Das Kabinett hat außerdem den Weg freigemacht für eine Erhöhung der Mittel für energetische Gebäudesanierungen - um 300 Millionen Euro auf insgesamt 1,8 Milliarden im kommenden Jahr. Über das Zusatzprogramm können Hausbesitzer bei der Dämmung auf Zuschüsse für Einzelmaßnahmen von bis zu 5.000 Euro hoffen.

Ein schwaches Signal angesichts der Schlagzeilen der vergangenen Tage, als Zahlen vorgelegt wurden, die eindeutig belegen, dass die einkommensschwachen Haushalte weit mehr unter den steigenden Energiepreisen zu leiden haben als die einkommensstärkeren.

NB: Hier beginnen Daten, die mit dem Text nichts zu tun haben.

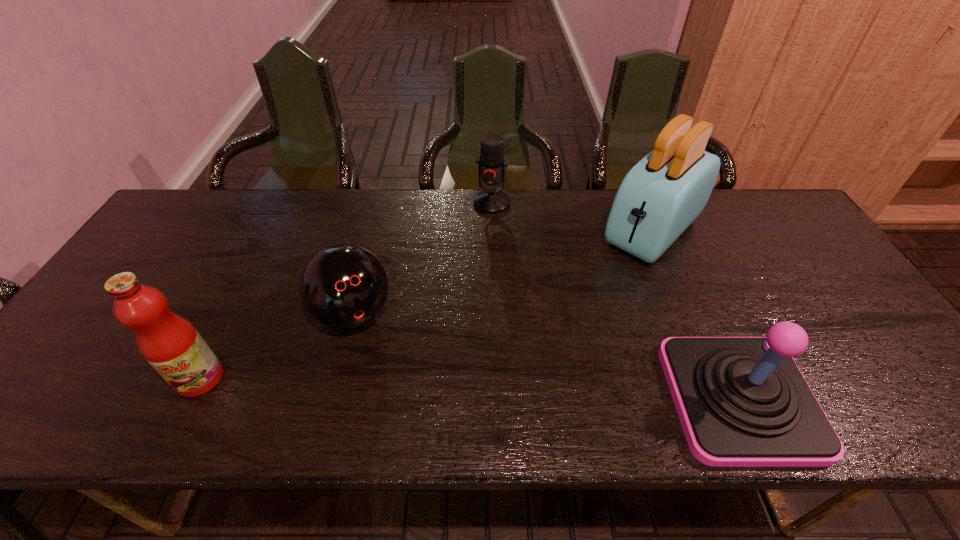 The width and height of the screenshot is (960, 540). What are the coordinates of `unoccupied area between the joystick and the microphone` in the screenshot? It's located at (615, 301).

This screenshot has width=960, height=540. Identify the location of free spot between the third object from left to right and the fourth object from right to left. (422, 258).

The image size is (960, 540). I want to click on object that is the fourth closest to the second object from left to right, so click(742, 401).

Identify the location of the closest object relative to the fourth object from right to left. The image size is (960, 540). (170, 344).

Locate an element on the screen. Image resolution: width=960 pixels, height=540 pixels. free spot that satisfies the following two spatial constraints: 1. on the front label of the leftmost object; 2. forward from the base of the joystick is located at coordinates (190, 399).

Find the location of a particular element. The image size is (960, 540). vacant position in the image that satisfies the following two spatial constraints: 1. on the front side of the toaster; 2. forward from the base of the joystick is located at coordinates [721, 399].

The width and height of the screenshot is (960, 540). Find the location of `free space that satisfies the following two spatial constraints: 1. on the front side of the third object from right to left; 2. forward from the base of the joystick`. free space that satisfies the following two spatial constraints: 1. on the front side of the third object from right to left; 2. forward from the base of the joystick is located at coordinates (497, 399).

Where is `blank area in the image that satisfies the following two spatial constraints: 1. on the front side of the toaster; 2. forward from the base of the joystick`? Image resolution: width=960 pixels, height=540 pixels. blank area in the image that satisfies the following two spatial constraints: 1. on the front side of the toaster; 2. forward from the base of the joystick is located at coordinates (721, 399).

Find the location of `vacant area that satisfies the following two spatial constraints: 1. on the front label of the joystick; 2. forward from the base of the leftmost object`. vacant area that satisfies the following two spatial constraints: 1. on the front label of the joystick; 2. forward from the base of the leftmost object is located at coordinates (190, 399).

At what (x,y) coordinates should I click in order to perform the action: click on blank area in the image that satisfies the following two spatial constraints: 1. on the back side of the microphone; 2. on the right side of the second object from left to right. Please return your answer as a coordinate pair (x, y). This screenshot has width=960, height=540. Looking at the image, I should click on (382, 203). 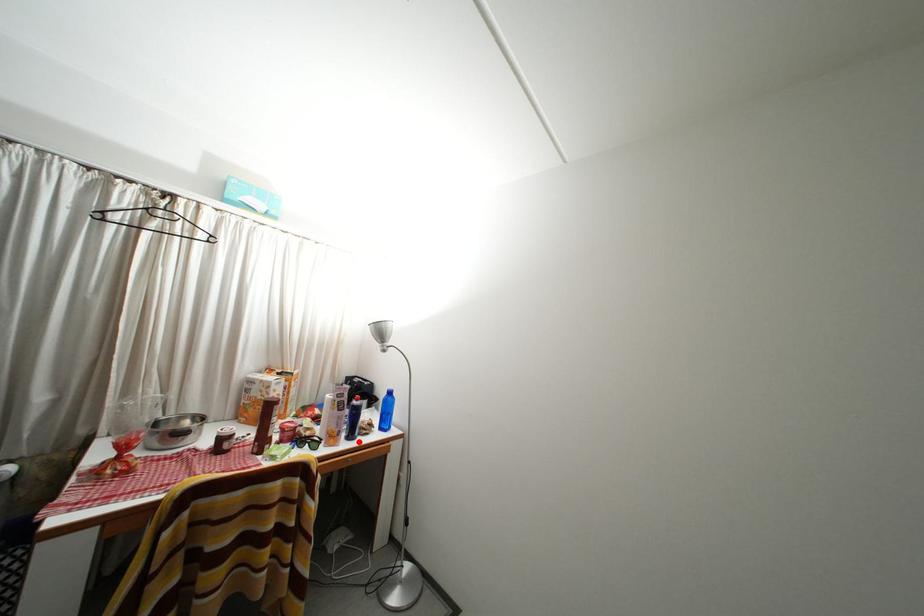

Die steigenden Energiepreise zwingen die privaten Haushalte zum Sparen. So ist der Energieverbrauch für Wohnen weiter rückläufig. Nach Berechnungen des Statistischen Bundesamtes verringerte sich der Verbrauch von Haushaltsenergie 2011 im Vergleich zum Vorjahr - bereinigt um Temperaturschwankungen - um 6,7 %. Zwischen 2005 und 2011 sank der Energieverbrauch um insgesamt 10,3 %, im Vergleich zu 2000 sogar um 17,7 %.

Der Rückgang betrifft vor allem den Einsatz von Mineralöl - insbesondere von leichtem Heizöl. Von 2005 bis 2011 verringerte sich der Mineralölverbrauch in privaten Haushalten um 25,5 %. Der Verbrauch von Erdgas sank ebenfalls stark um 20,7 %. So stagniert der Stromverbrauch nahezu seit 2005. Dass sich die Deutschen Gedanken über ihre Stromversorgung machen und auch tätig werden, zeigt die Tatsache, dass der Verbrauch von Brennholz und Holzpellets um 37,6 % kräftig anstieg.